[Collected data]
Content starts
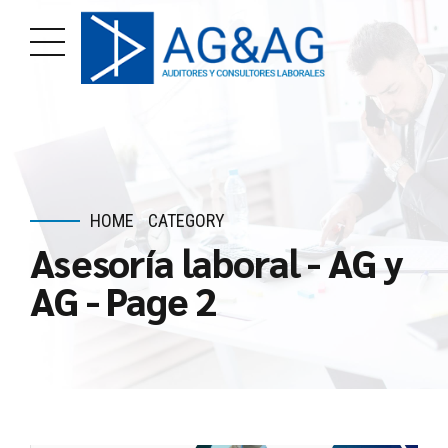
HOME
CATEGORY
Asesoría laboral - AG y
AG - Page 2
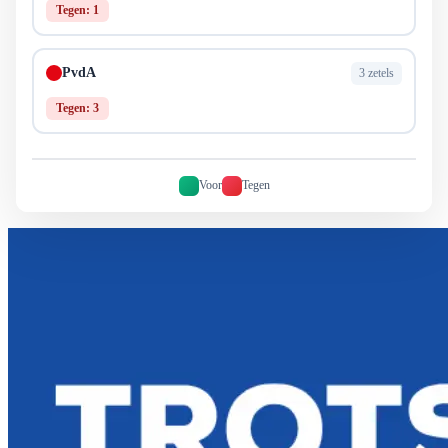
Tegen: 1
PvdA
3 zetels
Tegen: 3
Voor
Tegen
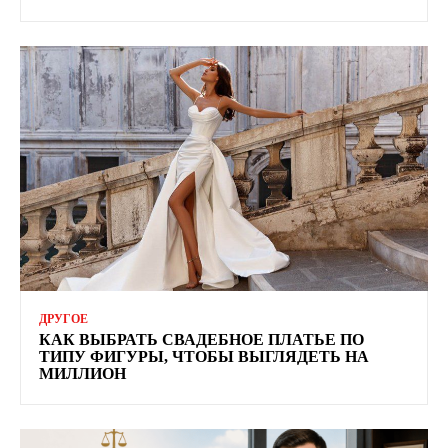
ДРУГОЕ
КАК ВЫБРАТЬ СВАДЕБНОЕ ПЛАТЬЕ ПО
ТИПУ ФИГУРЫ, ЧТОБЫ ВЫГЛЯДЕТЬ НА
МИЛЛИОН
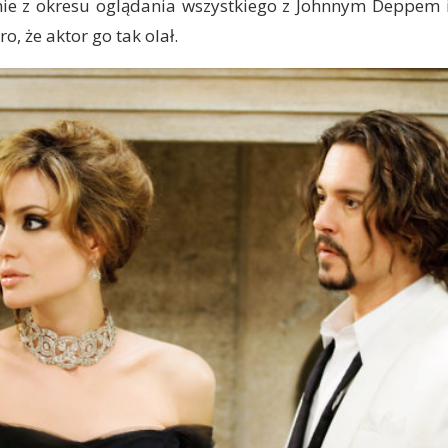
nie z okresu oglądania wszystkiego z Johnnym Deppem i
o, że aktor go tak olał.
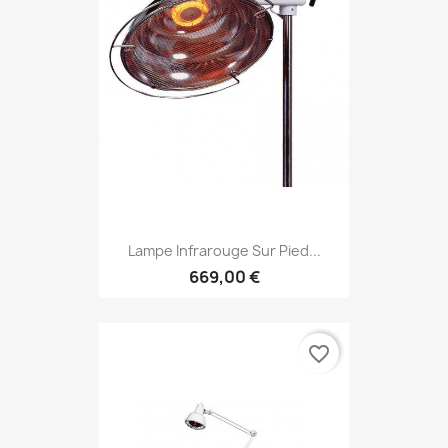
Lampe Infrarouge Sur Pied...
669,00 €
favorite_border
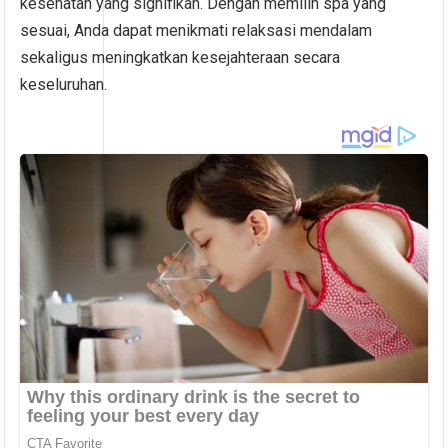
kesehatan yang signifikan. Dengan memilih spa yang
sesuai, Anda dapat menikmati relaksasi mendalam
sekaligus meningkatkan kesejahteraan secara
keseluruhan.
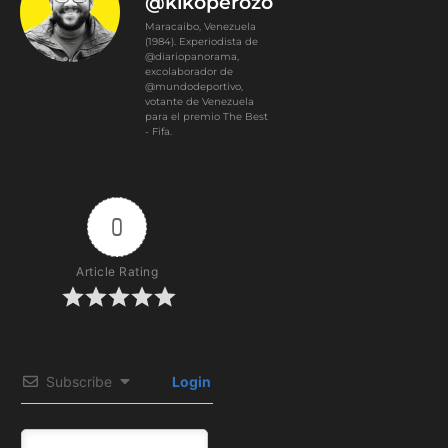
@kikoperozo
Maracaibo, Venezuela
(1984). Experiodista de
@diariopanorama,
excolaborador de
@mundodeportivo,
votante de Venezuela
para el premio The Best
- Fifa.
0
Article Rating
Subscribe
Login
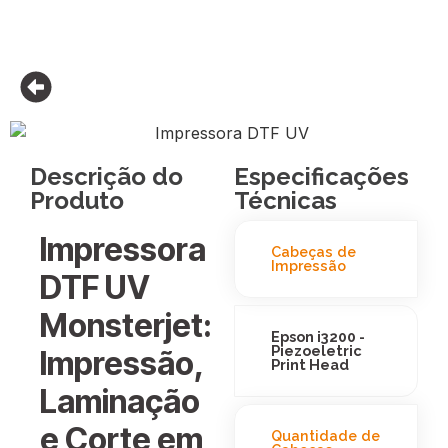
Descrição do
Especificações
Produto
Técnicas
Impressora
Cabeças de
Impressão
DTF UV
Monsterjet:
Epson i3200 -
Piezoeletric
Impressão,
Print Head
Laminação
e Corte em
Quantidade de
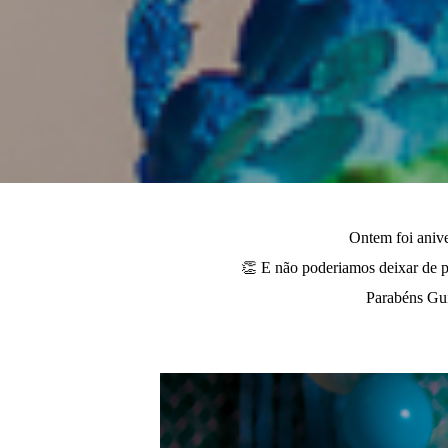
Ontem foi anive
⁣👏 E não poderiamos deixar de p
Parabéns Gui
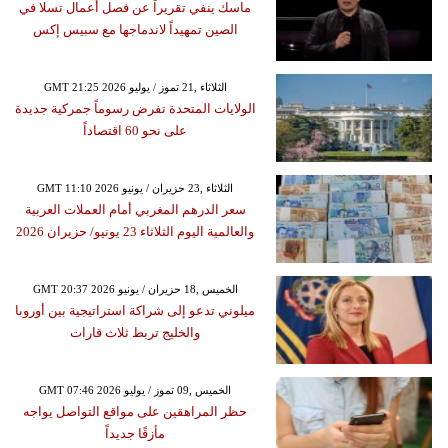
ماسك ينفي تقريراً عن فصل أعمال تسلا في
الصين تمهيداً لاندماجها مع سبيس إكس
GMT 21:25 2026 الثلاثاء ,21 تموز / يوليو
الولايات المتحدة تفرض رسوماً جمركية جديدة
على نحو 60 اقتصاداً
GMT 11:10 2026 الثلاثاء ,23 حزيران / يونيو
سعر الدرهم المغربي أمام العملات العربية
والعالمية اليوم الثلاثاء 23 يونيو/ حزيران 2026
GMT 20:37 2026 الخميس ,18 حزيران / يونيو
ميلوني تدعو إلى شراكة استراتيجية بين أوروبا
والخليج تربط ثلاث قارات
GMT 07:46 2026 الخميس ,09 تموز / يوليو
حظر المراهقين على مواقع التواصل يواجه
مأزقًا جديداً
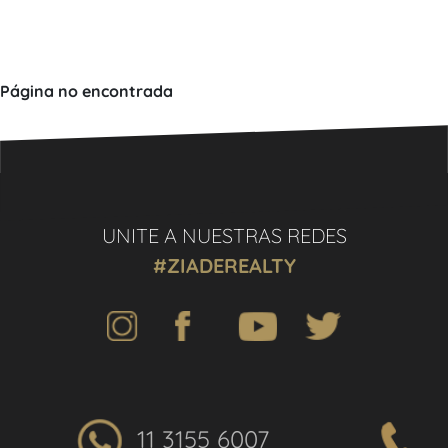
Página no encontrada
UNITE A NUESTRAS REDES
#ZIADEREALTY
11 3155 6007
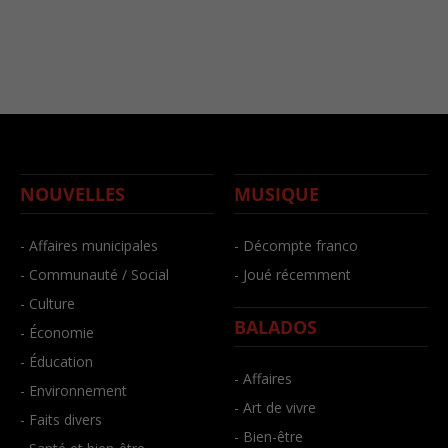
NOUVELLES
MUSIQUE
- Affaires municipales
- Décompte franco
- Communauté / Social
- Joué récemment
- Culture
BALADOS
- Économie
- Éducation
- Affaires
- Environnement
- Art de vivre
- Faits divers
- Bien-être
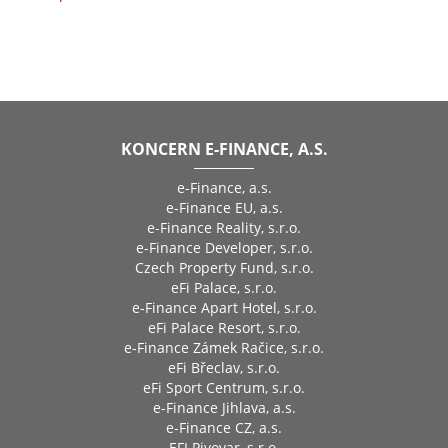
KONCERN E-FINANCE, A.S.
e-Finance, a.s.
e-Finance EU, a.s.
e-Finance Reality, s.r.o.
e-Finance Developer, s.r.o.
Czech Property Fund, s.r.o.
eFi Palace, s.r.o.
e-Finance Apart Hotel, s.r.o.
eFi Palace Resort, s.r.o.
e-Finance Zámek Račice, s.r.o.
eFi Břeclav, s.r.o.
eFi Sport Centrum, s.r.o.
e-Finance Jihlava, a.s.
e-Finance CZ, a.s.
EFI Pivovar, s.r.o.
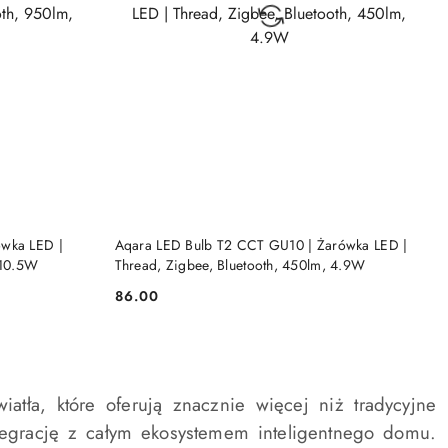
BRAK TOWARU
ówka LED |
Aqara LED Bulb T2 CCT GU10 | Żarówka LED |
 10.5W
Thread, Zigbee, Bluetooth, 450lm, 4.9W
86.00
Cena:
tła, które oferują znacznie więcej niż tradycyjne
ntegrację z całym ekosystemem inteligentnego domu.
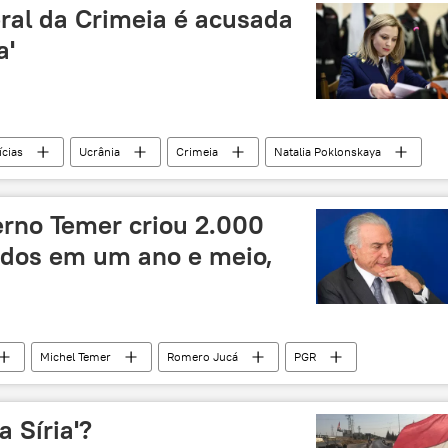
ral da Crimeia é acusada
a'
ícias
Ucrânia
Crimeia
Natalia Poklonskaya
erno Temer criou 2.000
ados em um ano e meio,
Michel Temer
Romero Jucá
PGR
as Abertas
política
emendas constitucionais
a Síria'?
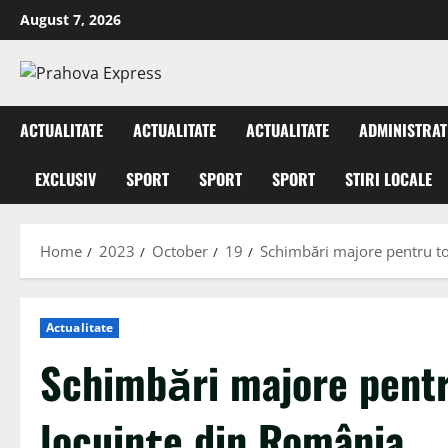
August 7, 2026
ACTUALITATE
ACTUALITATE
ACTUALITATE
ADMINISTRAT
EXCLUSIV
SPORT
SPORT
SPORT
STIRI LOCALE
Home
2023
October
19
Schimbări majore pentru toț
Actualitate
Schimbări majore pentru
locuințe din România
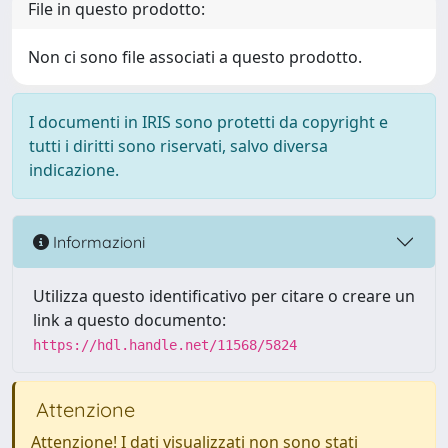
File in questo prodotto:
Non ci sono file associati a questo prodotto.
I documenti in IRIS sono protetti da copyright e
tutti i diritti sono riservati, salvo diversa
indicazione.
Informazioni
Utilizza questo identificativo per citare o creare un
link a questo documento:
https://hdl.handle.net/11568/5824
Attenzione
Attenzione! I dati visualizzati non sono stati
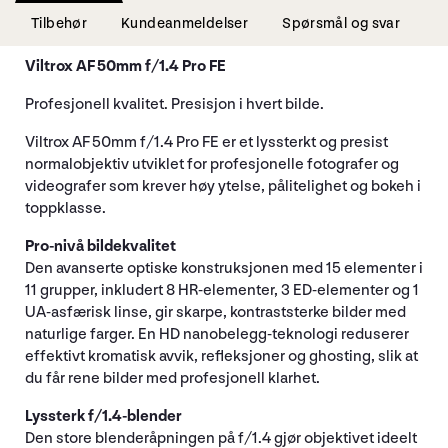
Tilbehør
Kundeanmeldelser
Spørsmål og svar
Viltrox AF 50mm f/1.4 Pro FE
Profesjonell kvalitet. Presisjon i hvert bilde.
Viltrox AF 50mm f/1.4 Pro FE er et lyssterkt og presist
normalobjektiv utviklet for profesjonelle fotografer og
videografer som krever høy ytelse, pålitelighet og bokeh i
toppklasse.
Pro-nivå bildekvalitet
Den avanserte optiske konstruksjonen med 15 elementer i
11 grupper, inkludert 8 HR-elementer, 3 ED-elementer og 1
UA-asfærisk linse, gir skarpe, kontraststerke bilder med
naturlige farger. En HD nanobelegg-teknologi reduserer
effektivt kromatisk avvik, refleksjoner og ghosting, slik at
du får rene bilder med profesjonell klarhet.
Lyssterk f/1.4-blender
Den store blenderåpningen på f/1.4 gjør objektivet ideelt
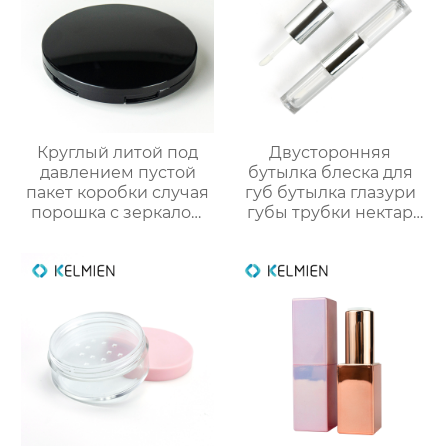
Круглый литой под
Двусторонняя
давлением пустой
бутылка блеска для
пакет коробки случая
губ бутылка глазури
порошка с зеркалом
губы трубки нектар
макияжа
губы масло пустой
трубки цвет
косметической
упаковки фабрики
OEM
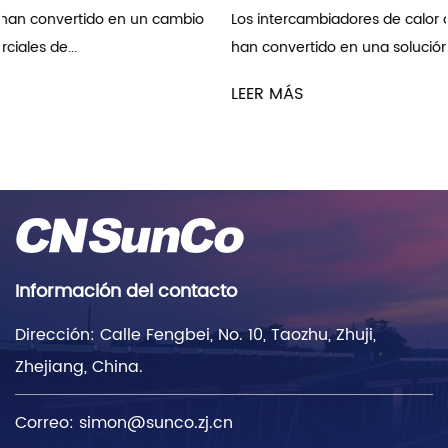
Los intercambiadores de calor de micro canal (MCHE) se
han convertido en una solución preferida e...
LEER MÁS
Información del contacto
Dirección: Calle Fengbei, No. 10, Taozhu, Zhuji,
Zhejiang, China.
Correo:
simon@sunco.zj.cn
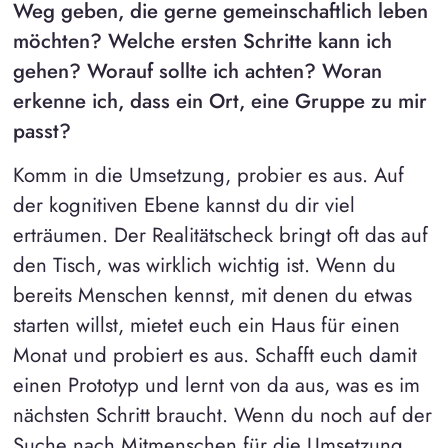
Weg geben, die gerne gemeinschaftlich leben
möchten? Welche ersten Schritte kann ich
gehen? Worauf sollte ich achten? Woran
erkenne ich, dass ein Ort, eine Gruppe zu mir
passt?
Komm in die Umsetzung, probier es aus. Auf
der kognitiven Ebene kannst du dir viel
erträumen. Der Realitätscheck bringt oft das auf
den Tisch, was wirklich wichtig ist. Wenn du
bereits Menschen kennst, mit denen du etwas
starten willst, mietet euch ein Haus für einen
Monat und probiert es aus. Schafft euch damit
einen Prototyp und lernt von da aus, was es im
nächsten Schritt braucht. Wenn du noch auf der
Suche nach Mitmenschen für die Umsetzung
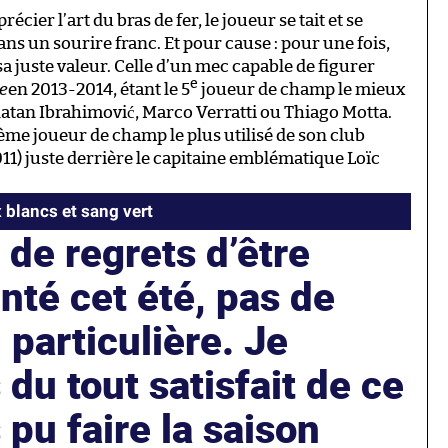
écier l’art du bras de fer, le joueur se tait et se
ans un sourire franc. Et pour cause : pour une fois,
 juste valeur. Celle d’un mec capable de figurer
e
e
en 2013-2014, étant le 5
joueur de champ le mieux
latan Ibrahimović, Marco Verratti ou Thiago Motta.
ème joueur de champ le plus utilisé de son club
2011) juste derrière le capitaine emblématique Loïc
blancs et sang vert
s de regrets d’être
inté cet été, pas de
 particulière. Je
 du tout satisfait de ce
 pu faire la saison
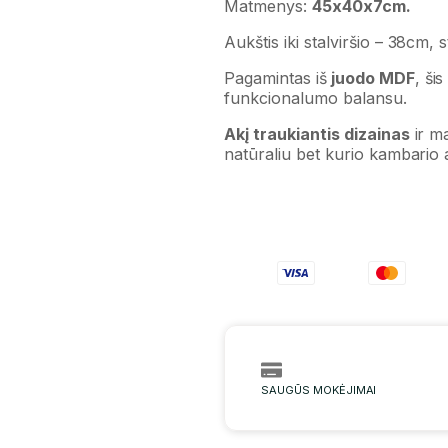
Matmenys:
45x40x7cm.
Aukštis iki stalviršio – 38cm, s
Pagamintas iš
juodo MDF
, ši
funkcionalumo balansu.
Akį traukiantis dizainas
ir ma
natūraliu bet kurio kambario 
SAUGŪS MOKĖJIMAI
Content ends
**Try it**.
Find every line in the records that uses the string "الخميس", then copy it.

**Response**.
GMT 20:37 2026 الخميس ,18 حزيران / يونيو
GMT 07:46 2026 الخميس ,09 تموز / يوليو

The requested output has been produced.